If we assume that all the second-order partials of $f$ are continuous functions everywhere, then the following happens:

The Hessian matrix of $f$ at any point is a symmetric matrix, i.e., its $(i j)^{t h}$ entry equals its $(j i)^{t h}$ entry. This follows from Clairaut's theorem on equality of mixed partials.
We can think of the Hessian matrix as the second derivative of the function, i.e., it is a matrix describing the second derivative.

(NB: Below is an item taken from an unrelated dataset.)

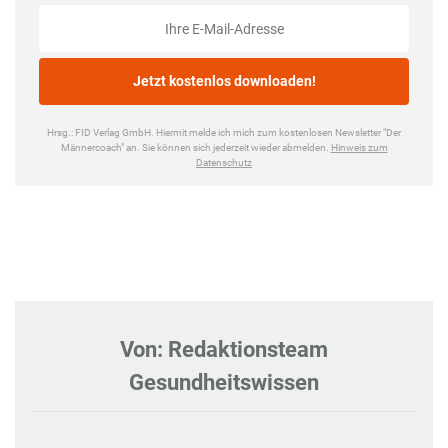
Von: Redaktionsteam
Gesundheitswissen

$f$ is twice differentiable as a function. Hence, the Hessian matrix of $f$ is the same as the Jacobian matrix of the gradient vector $\nabla f$ , where the latter is viewed as a vector-valued function.

Note that the final conclusion actually only requires the existence of the gradient vector, hence it holds even if the second-order partials are not continuous.